À l’heure où l’intelligence artificielle prétend réinventer tous les usages, il semblerait que la « vraie » innovation ne soit plus une histoire de rupture scientifique, mais de stratégie de placement, d’opportunisme commercial et de bricolage marketing. Google, par exemple, parie sur les modèles Flash – des IA optimisées, rentabilisées au token près, qui sacrifient la surenchère de puissance sur l’autel d’une efficacité industrielle. Pendant ce temps, OpenAI met ses Atlas à la poubelle pour mieux intégrer ses pouvoirs magiques directement dans la routine de Chrome. Fini les grandes croisades des navigateurs disruptifs, bonjour les petites extensions opportunistes, parachutées là où le clic rapporte et fidélise.
Mais la poésie capitaliste ne s’arrête pas là. De l’autre côté du globe, une inconnue nommée Firmus surfe sur la vague des data centers IA nouvelle génération, empilant les levées de fonds et les promesses d’usines à intelligence. Derrière la vitrine technologique, c’est la bourse qui applaudit plus que le silicium qui chauffe. Nvidia parraine le bal, les investisseurs dansent, et l’on se demande si tout cela repose sur une solide architecture ou sur une bulle qui attend un simple courant d’air pour éclater. Pendant ce temps, Uber rêve lui aussi d’orchestrer notre quotidien, du sushi express au bateau à la petite monnaie des chauffeurs annotateurs de data IA, singeant les super-apps asiatiques avec un petit complexe d’infériorité en bonus.
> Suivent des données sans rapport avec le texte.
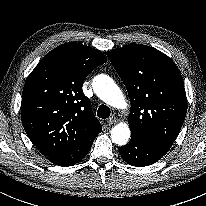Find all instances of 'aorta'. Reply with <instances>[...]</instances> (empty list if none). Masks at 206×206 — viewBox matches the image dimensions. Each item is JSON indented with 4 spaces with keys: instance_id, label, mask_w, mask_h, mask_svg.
<instances>
[{
    "instance_id": "aorta-1",
    "label": "aorta",
    "mask_w": 206,
    "mask_h": 206,
    "mask_svg": "<svg viewBox=\"0 0 206 206\" xmlns=\"http://www.w3.org/2000/svg\"><path fill=\"white\" fill-rule=\"evenodd\" d=\"M93 89L97 96L106 104L114 108H125L127 103L122 91L108 75H98L93 80ZM130 138L128 124L119 123L112 128L111 139L115 144L125 145Z\"/></svg>"
}]
</instances>
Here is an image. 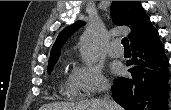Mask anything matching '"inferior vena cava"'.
I'll list each match as a JSON object with an SVG mask.
<instances>
[{"label": "inferior vena cava", "mask_w": 171, "mask_h": 110, "mask_svg": "<svg viewBox=\"0 0 171 110\" xmlns=\"http://www.w3.org/2000/svg\"><path fill=\"white\" fill-rule=\"evenodd\" d=\"M108 89H109V84L107 82L101 84V87H100L101 91H108ZM105 106L107 107L106 110H108L109 109L108 105L105 104Z\"/></svg>", "instance_id": "inferior-vena-cava-1"}]
</instances>
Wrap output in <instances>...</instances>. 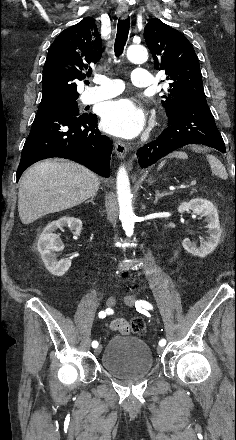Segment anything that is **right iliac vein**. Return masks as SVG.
<instances>
[{
  "mask_svg": "<svg viewBox=\"0 0 236 440\" xmlns=\"http://www.w3.org/2000/svg\"><path fill=\"white\" fill-rule=\"evenodd\" d=\"M106 304H107L108 307H113V306L116 304V298H115L114 296H110V297H108V299H107V301H106ZM101 350H102V346L99 345V346L94 350V353H95L96 355H98V354H100Z\"/></svg>",
  "mask_w": 236,
  "mask_h": 440,
  "instance_id": "1",
  "label": "right iliac vein"
}]
</instances>
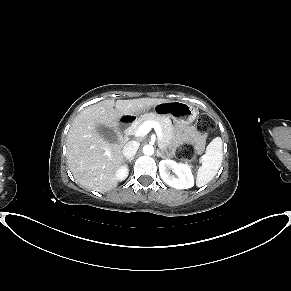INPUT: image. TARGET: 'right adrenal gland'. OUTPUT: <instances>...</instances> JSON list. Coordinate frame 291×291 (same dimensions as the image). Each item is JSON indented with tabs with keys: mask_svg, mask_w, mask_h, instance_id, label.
Here are the masks:
<instances>
[{
	"mask_svg": "<svg viewBox=\"0 0 291 291\" xmlns=\"http://www.w3.org/2000/svg\"><path fill=\"white\" fill-rule=\"evenodd\" d=\"M133 159H134V157H132V158H125L124 160L131 162Z\"/></svg>",
	"mask_w": 291,
	"mask_h": 291,
	"instance_id": "obj_1",
	"label": "right adrenal gland"
}]
</instances>
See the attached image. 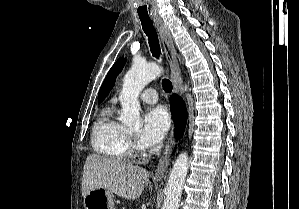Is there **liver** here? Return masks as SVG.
<instances>
[{
  "label": "liver",
  "instance_id": "6515ba94",
  "mask_svg": "<svg viewBox=\"0 0 299 209\" xmlns=\"http://www.w3.org/2000/svg\"><path fill=\"white\" fill-rule=\"evenodd\" d=\"M148 178L149 173L139 166L91 154L83 169L82 196L85 198L94 188H104L123 198L136 199Z\"/></svg>",
  "mask_w": 299,
  "mask_h": 209
}]
</instances>
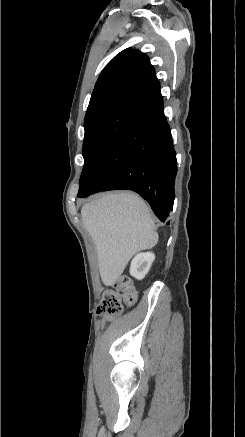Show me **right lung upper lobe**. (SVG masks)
Instances as JSON below:
<instances>
[{"mask_svg": "<svg viewBox=\"0 0 245 437\" xmlns=\"http://www.w3.org/2000/svg\"><path fill=\"white\" fill-rule=\"evenodd\" d=\"M107 103H126L141 110L163 103L160 84L146 54L127 48L101 72L87 112Z\"/></svg>", "mask_w": 245, "mask_h": 437, "instance_id": "obj_1", "label": "right lung upper lobe"}]
</instances>
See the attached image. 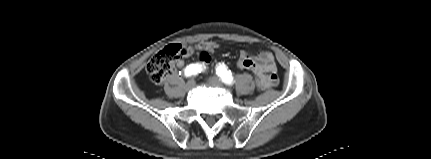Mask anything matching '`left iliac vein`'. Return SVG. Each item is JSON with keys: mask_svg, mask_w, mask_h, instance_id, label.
<instances>
[{"mask_svg": "<svg viewBox=\"0 0 431 159\" xmlns=\"http://www.w3.org/2000/svg\"><path fill=\"white\" fill-rule=\"evenodd\" d=\"M208 82L214 86H223V81H221L218 77L213 76L208 79Z\"/></svg>", "mask_w": 431, "mask_h": 159, "instance_id": "1", "label": "left iliac vein"}]
</instances>
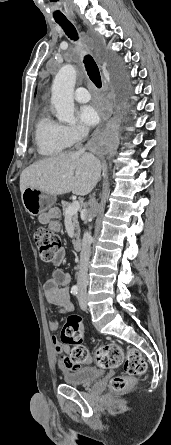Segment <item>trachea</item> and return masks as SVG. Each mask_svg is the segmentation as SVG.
Here are the masks:
<instances>
[{
    "instance_id": "1",
    "label": "trachea",
    "mask_w": 171,
    "mask_h": 445,
    "mask_svg": "<svg viewBox=\"0 0 171 445\" xmlns=\"http://www.w3.org/2000/svg\"><path fill=\"white\" fill-rule=\"evenodd\" d=\"M56 22L64 29L69 38L73 40L78 39V34L75 27L68 20H56ZM84 64L90 80L95 84L96 87L101 88V76L94 59L91 56L86 55L84 57Z\"/></svg>"
}]
</instances>
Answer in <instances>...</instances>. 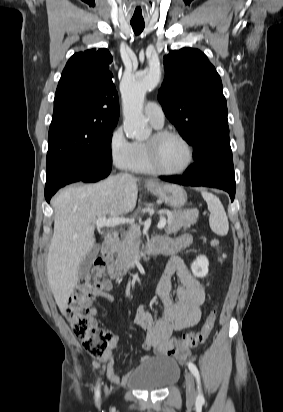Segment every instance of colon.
<instances>
[{
	"instance_id": "1",
	"label": "colon",
	"mask_w": 283,
	"mask_h": 412,
	"mask_svg": "<svg viewBox=\"0 0 283 412\" xmlns=\"http://www.w3.org/2000/svg\"><path fill=\"white\" fill-rule=\"evenodd\" d=\"M211 245L219 253L218 262L220 266H223L225 255L221 252L219 241L213 239ZM105 270V262L101 258H97L83 281L68 298L65 307L72 333L94 358L103 357L113 339V334L96 321L91 311V303L104 281ZM217 309L218 305L214 302L202 328L176 340L178 352L198 347L208 339L216 322Z\"/></svg>"
}]
</instances>
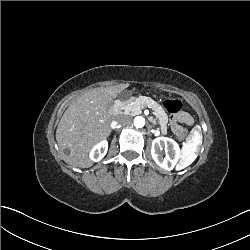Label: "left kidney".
<instances>
[{"label":"left kidney","instance_id":"left-kidney-1","mask_svg":"<svg viewBox=\"0 0 250 250\" xmlns=\"http://www.w3.org/2000/svg\"><path fill=\"white\" fill-rule=\"evenodd\" d=\"M163 145L167 149L166 157L162 155ZM151 155L158 166L171 171L180 159L181 151L175 140L166 137H158L152 141Z\"/></svg>","mask_w":250,"mask_h":250}]
</instances>
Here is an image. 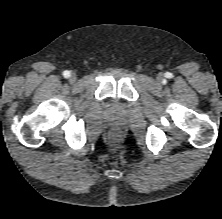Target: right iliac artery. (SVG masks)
<instances>
[{
    "instance_id": "82829eb1",
    "label": "right iliac artery",
    "mask_w": 222,
    "mask_h": 219,
    "mask_svg": "<svg viewBox=\"0 0 222 219\" xmlns=\"http://www.w3.org/2000/svg\"><path fill=\"white\" fill-rule=\"evenodd\" d=\"M63 76L65 77V78H68L69 76H70V72L69 71H64L63 72Z\"/></svg>"
}]
</instances>
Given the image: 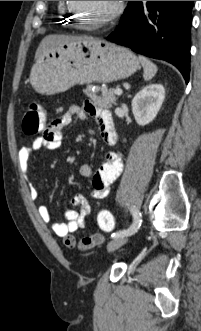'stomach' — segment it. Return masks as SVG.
Listing matches in <instances>:
<instances>
[{
    "instance_id": "stomach-1",
    "label": "stomach",
    "mask_w": 201,
    "mask_h": 331,
    "mask_svg": "<svg viewBox=\"0 0 201 331\" xmlns=\"http://www.w3.org/2000/svg\"><path fill=\"white\" fill-rule=\"evenodd\" d=\"M139 68V59L128 48L88 38L50 48L36 60L30 79L38 93L53 95L75 84L125 79Z\"/></svg>"
}]
</instances>
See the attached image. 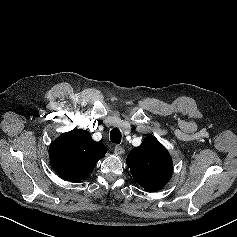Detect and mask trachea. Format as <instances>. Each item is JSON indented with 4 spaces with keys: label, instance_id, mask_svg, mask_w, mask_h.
<instances>
[{
    "label": "trachea",
    "instance_id": "1",
    "mask_svg": "<svg viewBox=\"0 0 237 237\" xmlns=\"http://www.w3.org/2000/svg\"><path fill=\"white\" fill-rule=\"evenodd\" d=\"M121 138H122V135H121V132L119 129L117 128H113L110 132V139L113 143H116V144H120L121 142Z\"/></svg>",
    "mask_w": 237,
    "mask_h": 237
}]
</instances>
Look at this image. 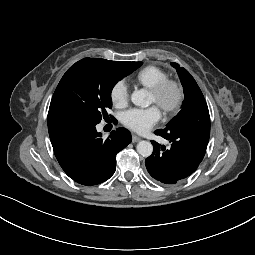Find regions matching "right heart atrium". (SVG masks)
I'll use <instances>...</instances> for the list:
<instances>
[{"instance_id": "obj_1", "label": "right heart atrium", "mask_w": 255, "mask_h": 255, "mask_svg": "<svg viewBox=\"0 0 255 255\" xmlns=\"http://www.w3.org/2000/svg\"><path fill=\"white\" fill-rule=\"evenodd\" d=\"M110 99L117 108H123L129 101V89L124 80L117 81L111 88Z\"/></svg>"}]
</instances>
Pas étonnant alors que les frontières se brouillent : la donnée, c’est le pouvoir, et chacun veut son monopole. Apple Maps se mue ainsi en panneau publicitaire géolocalisé, détournant nos trajets et nos appétits à coup d’annonces sponsorisées. L’intégration (ou invasion ?) de la pub dans nos cartes n’est que la suite logique d’un monde où l’algorithme ne se cache plus : il recommande, il influence, il valorise ce qui paie mieux. Les géants jouent désormais la symphonie de « l’expérience sans couture », un doux euphémisme pour désigner la grande extension du consumérisme algorithmique jusque dans nos choix les plus quotidiens.
L’innovation 2026, c’est la fusion du calcul financier, de la manipulation de l’attention et du recyclage technologique – même le documentaire sur Melania n’est qu’un avatar de cette mascarade industrielle.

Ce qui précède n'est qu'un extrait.